When I got back from Flathead Lake this Sunday and fired up my computer, a friend had emailed me this piece from the New York Times' Week in Review section that discusses the political/security implications of the horrible terrorist bombing in London. There are two particularly troubling dynamics laid out in the story: First, Democrats seem as yet unwilling to give voice to the very serious concerns these attacks raise about America's current national security policy. Second, Republicans seem willing to brazenly use this awful tragedy in an effort to pump up President Bush's poll numbers. The result will leave America far less safe than we should be.
The story leads off by quoting a blog entry I did about how the attacks call into question President Bush's whole argument that the war in Iraq means that there is a smaller terrorist threat on America's homeland. The blog post also questioned why, in the wake of 9/11, the President opted to spend more than $300 billion on a war in Iraq, while underfunding homeland security?
These are, of course, legitimate and important questions, especially as our country and England move forward in trying to prevent future attacks. Unfortunately, the Times piece says "elected Democrats are unlikely to cite the London bombings to fault the White House" right now on its national security policy, for fear of seeming too political. That is sad, and frightening.
It should be obvious that questions about misguided national security decisions after a tragic attack aren't political at all - they are substantive and absolutely necessary to securing this country and our allies. If, after an attack, there is no opposition party willing to ask very relevant questions about whether our country is making the right security decisions, how can we ever expect any changes in policy that might make us more safe and might prevent future attacks?
This Democratic cowering, which I wrote about on Friday, is coming at the very same time Republicans are doing everything they can to once again politicize national security, just as they did before the 2002 and 2004 elections. As the Times notes, GOP operatives are out there saying "the bombings will only serve to remind Americans why they returned the president to the White House." This willingness to exploit a tragedy is being legitimated by the likes of Brit Hume and others on Fox News. The right-wing knows that in the absence of Democrats asking serious substantive questions, they can try to turn the horrible tragedy in London into a brazen political opportunity for President Bush, without so much of a peep of criticism, and without anyone asking the substantive national security questions that these attacks raise.

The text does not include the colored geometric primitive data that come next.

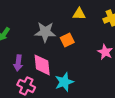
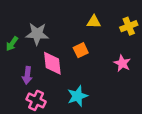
gray star: (45, 32) -> (37, 34), moved
pink diamond: (42, 65) -> (52, 63), moved

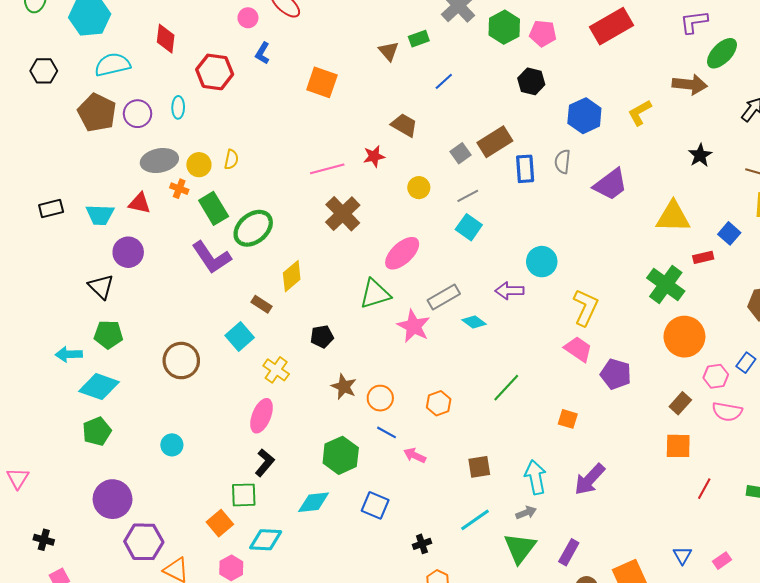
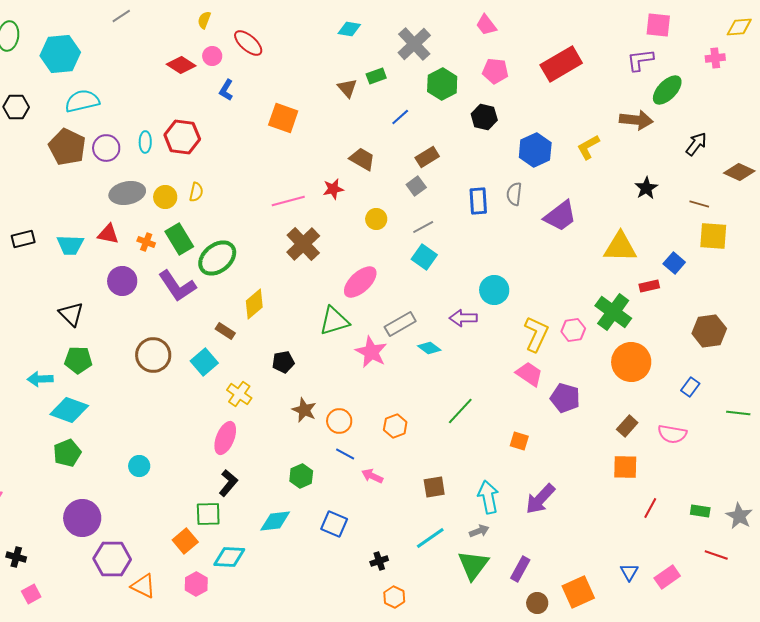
green hexagon: (504, 27) -> (442, 84), moved
red diamond: (166, 39) -> (181, 65), moved, turned -64
red hexagon: (215, 72) -> (182, 137), moved
brown rectangle: (495, 142) -> (427, 157), moved, size x0.7
orange cross: (179, 189) -> (146, 242), moved
purple circle: (128, 252) -> (122, 281), moved
brown circle: (181, 361) -> (153, 355), moved
pink hexagon: (716, 376) -> (573, 330), moved
green hexagon: (341, 455) -> (301, 476), size x0.7
pink rectangle: (722, 561) -> (667, 577), size x1.4

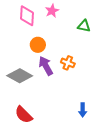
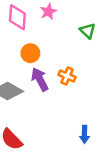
green triangle: (84, 26) -> (88, 31), turned 32

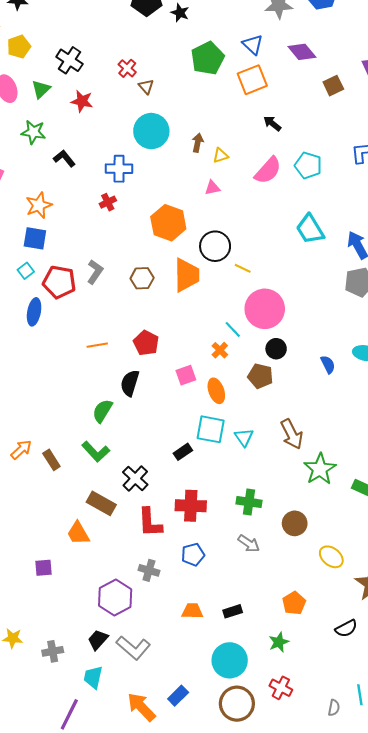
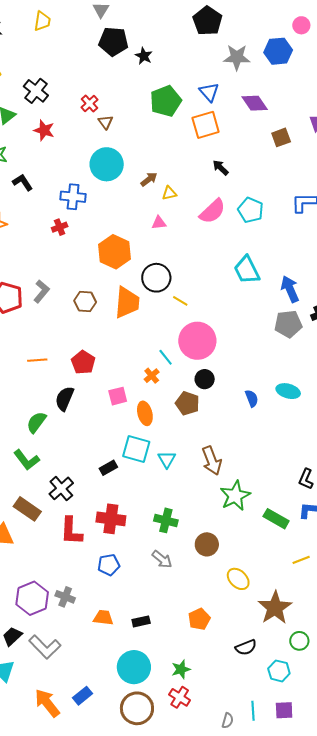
brown arrow: (198, 143) -> (149, 179), turned 36
gray cross: (149, 570) -> (65, 597), moved
green star: (279, 642) -> (181, 669), moved

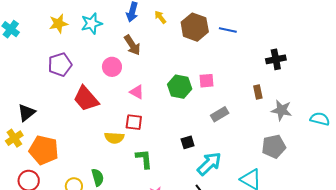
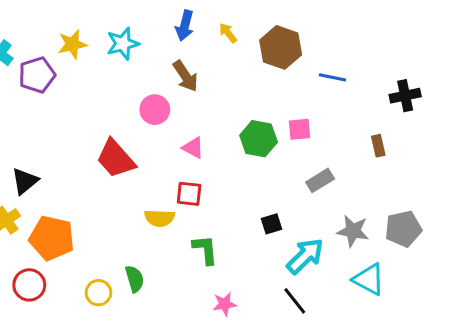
blue line: (228, 30) -> (332, 77), moved
purple pentagon: (60, 65) -> (37, 75), moved
gray star: (282, 110) -> (353, 231), moved

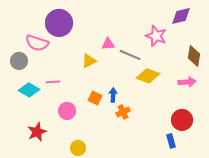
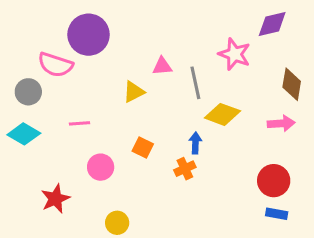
gray line: (130, 55) -> (195, 83), turned 55
cyan diamond: (29, 90) -> (24, 134), moved
blue arrow: (113, 95) -> (195, 143), moved
blue rectangle: (171, 141) -> (277, 214), moved, turned -64

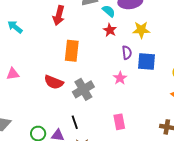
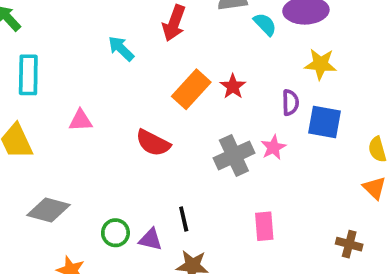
cyan arrow: (15, 27) -> (121, 49), moved
red star: (110, 30) -> (233, 86), moved
orange rectangle: (72, 51) -> (191, 89), turned 30
gray cross: (83, 89) -> (234, 156), moved

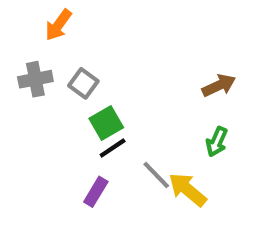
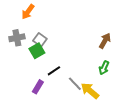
brown arrow: (219, 85) -> (105, 41), turned -35
green square: (106, 123) -> (37, 51), moved
purple rectangle: (96, 192) -> (38, 87), moved

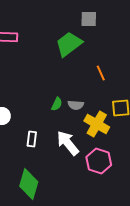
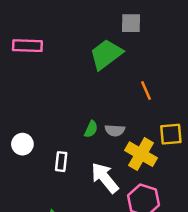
white rectangle: (32, 139) -> (61, 162), moved

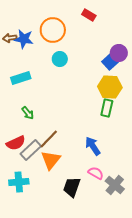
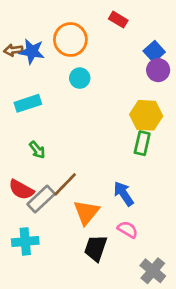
blue square: (110, 62) -> (154, 51), moved
red semicircle: (16, 143) -> (21, 190), turned 54
orange triangle: (51, 160) -> (86, 212), moved
gray cross: (115, 185) -> (153, 271), moved

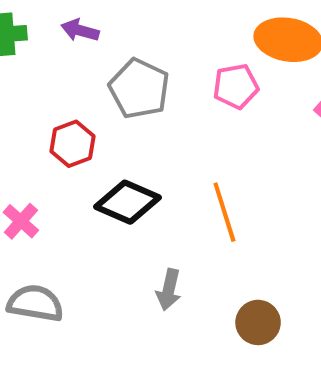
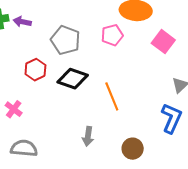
purple arrow: (80, 30) -> (22, 22), moved
black diamond: (127, 202) -> (73, 79), moved

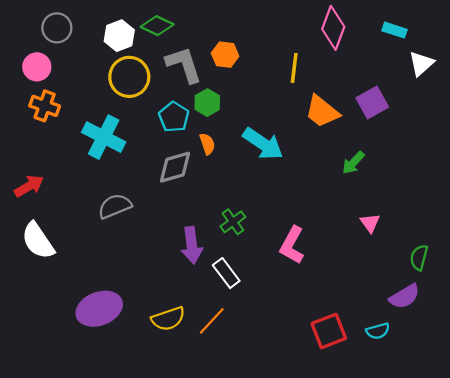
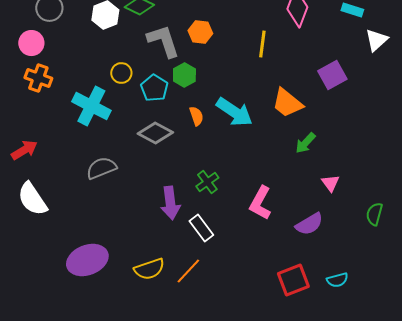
yellow circle: (129, 77) -> (121, 73), moved, size x0.6
orange trapezoid: (322, 111) -> (287, 103), moved
orange semicircle: (207, 144) -> (196, 116), moved
green arrow: (353, 163) -> (305, 143), moved
gray diamond: (175, 167) -> (155, 133), turned 44
purple semicircle: (405, 296) -> (309, 224), moved

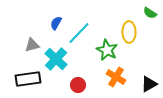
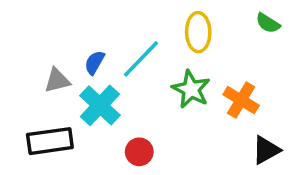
blue semicircle: (56, 23) -> (95, 62), moved
yellow ellipse: (129, 32) -> (198, 32), moved
orange cross: (116, 77) -> (241, 100), moved

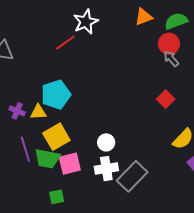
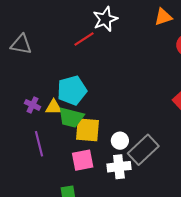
yellow square: (56, 137) -> (87, 130), moved, turned 32
green trapezoid: (47, 159) -> (71, 118), moved
gray rectangle: (132, 176) -> (143, 150), moved

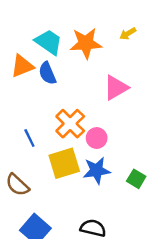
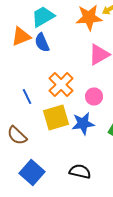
cyan trapezoid: (49, 42) -> (43, 16), turned -65
orange star: (86, 43) -> (89, 18), moved
pink circle: (97, 138) -> (94, 96), moved

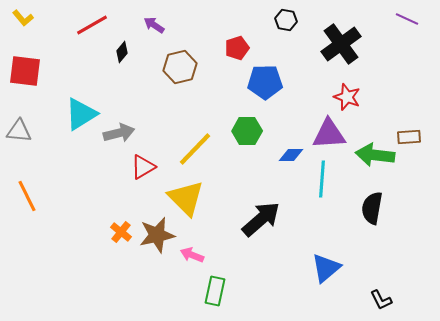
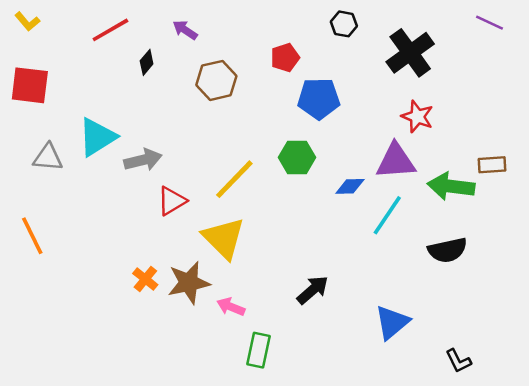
gray triangle: (19, 131) -> (48, 157), moved
cyan line: (322, 179) -> (387, 215), turned 30
black semicircle: (372, 208) -> (447, 250), turned -112
black arrow: (261, 219) -> (313, 290), moved, size x0.7

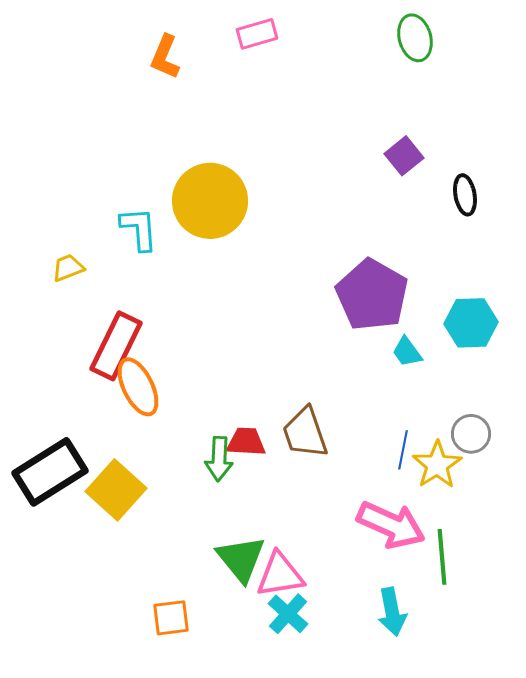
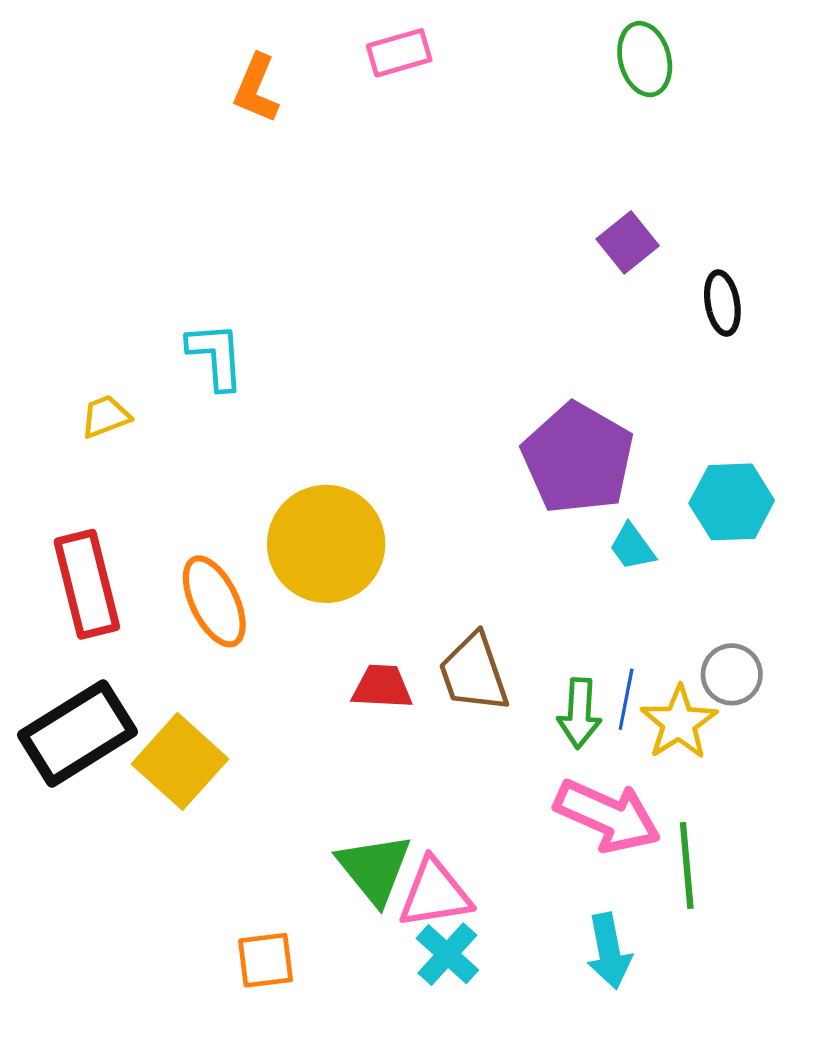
yellow circle: (210, 201) -> (326, 544), moved
red rectangle: (116, 346) -> (87, 584), moved, turned -40
green arrow: (219, 459) -> (579, 713), moved

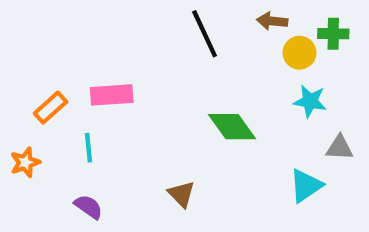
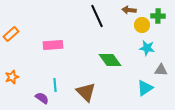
orange rectangle: (51, 108) -> (11, 34), moved
cyan line: (88, 148) -> (55, 85), moved
brown triangle: (181, 194) -> (86, 92), size x1.5

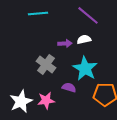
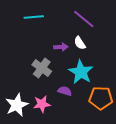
white semicircle: (84, 39) -> (80, 43), turned -112

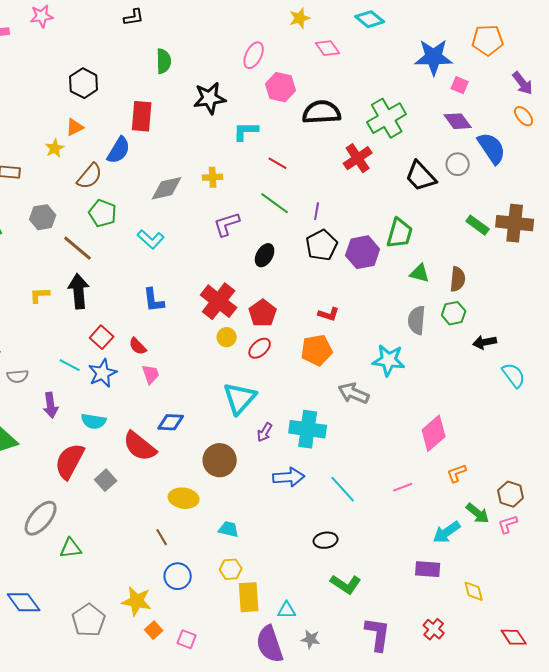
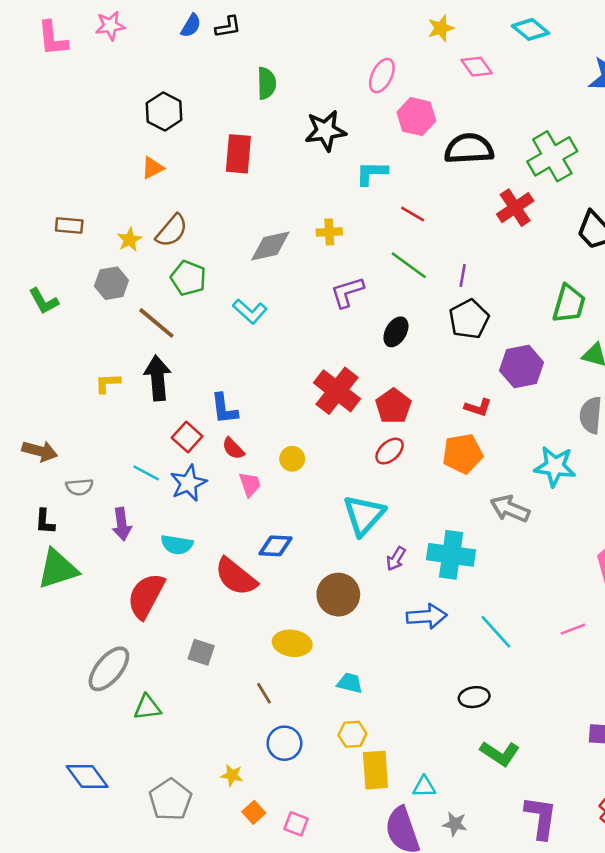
yellow star: (55, 148) -> (129, 240), moved
blue semicircle: (119, 150) -> (191, 26), moved, size x0.7
purple hexagon: (363, 252) -> (522, 366), moved
blue L-shape: (154, 300) -> (224, 409), moved
yellow circle: (227, 337) -> (292, 459), moved
gray square: (106, 480) -> (201, 652), moved, turned -30
yellow star: (137, 601) -> (232, 775), size x0.6

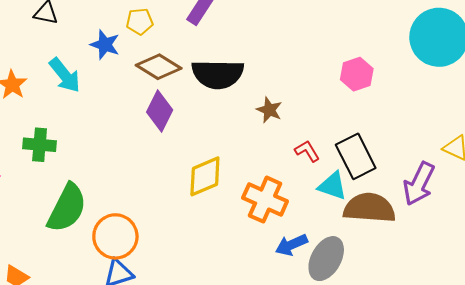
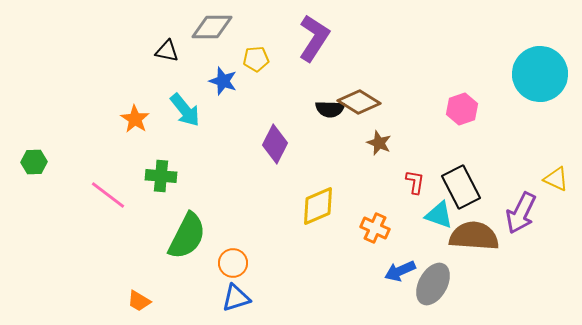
brown diamond: (159, 67) -> (359, 102), moved
black semicircle: (218, 74) -> (330, 109), size x0.6
red L-shape: (307, 151) -> (415, 182), turned 40
orange cross: (265, 200) -> (375, 228), size x0.7
orange circle: (115, 236) -> (233, 263), size x0.7

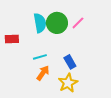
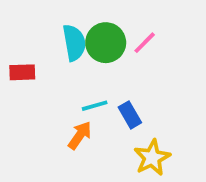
cyan line: (40, 57) -> (95, 106), moved
yellow star: (68, 83) -> (152, 158), moved

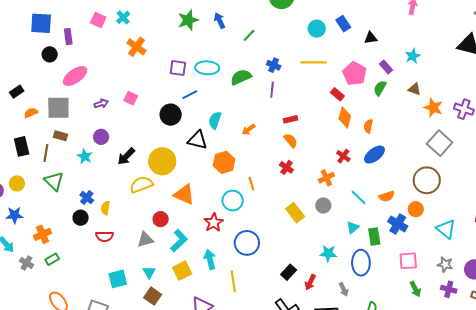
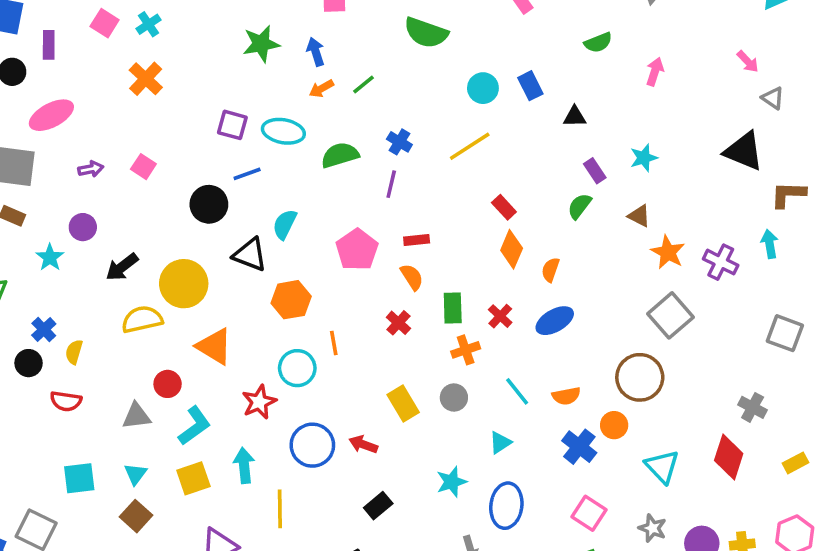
orange cross: (136, 47) -> (146, 79), moved
yellow line: (314, 62) -> (470, 146), turned -40
pink pentagon: (355, 74) -> (357, 250), moved
orange arrow: (249, 129) -> (321, 89), moved
green rectangle: (374, 236) -> (453, 308), moved
cyan star: (328, 253) -> (452, 482), turned -30
pink square: (408, 261) -> (589, 513), turned 30
red arrow: (310, 282) -> (363, 444), moved, turned 77

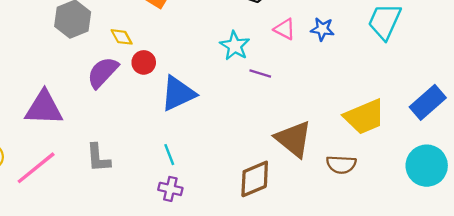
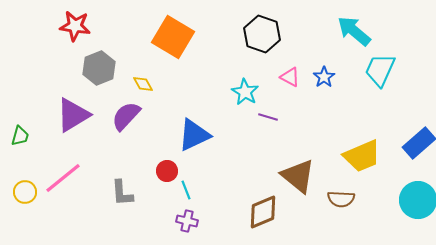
blue star: (322, 29) -> (324, 77), turned 30
red circle: (144, 62) -> (167, 171), moved
purple triangle: (44, 108) -> (73, 115), moved, turned -33
pink line: (36, 168) -> (63, 178), moved

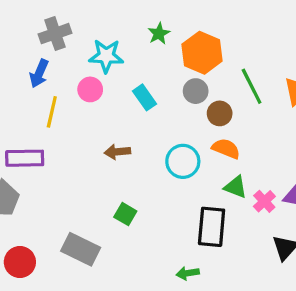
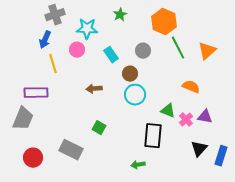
orange hexagon: (202, 53) -> (164, 22), moved
yellow line: (52, 112) -> (53, 64), turned -30
brown circle: (220, 113) -> (130, 74), moved
orange semicircle: (226, 149) -> (191, 87), moved

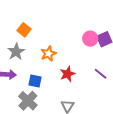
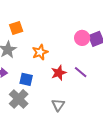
orange square: (24, 30) -> (16, 28), turned 32
purple line: (101, 74) -> (81, 72), moved

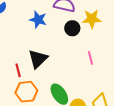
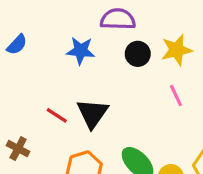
yellow star: (92, 19) -> (177, 50), moved
red line: (18, 70) -> (57, 115), moved, turned -32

It is true that the Times piece mentions that Democrats are going to raise questions about the Bush administration's negligent underfunding of transit security here in America - and those questions will be a positive step.
But in light of this attack and the Bush administration's CIA director admitting the Iraq War is helping the terrorists, Democrats need to start fundamentally challenging this administration on its entire national security strategy - not just nipping around the edges, and not retreating in fear as they have recently.
This is important not because of any political ramifications for Democrats, but because it is good policy. An America without an opposition party challenging those in power to re-evaluate a clearly dangerous and failing national security strategy is an America that is not doing its best to secure its homefront. And that should be unacceptable to all Americans, regardless of political affiliation.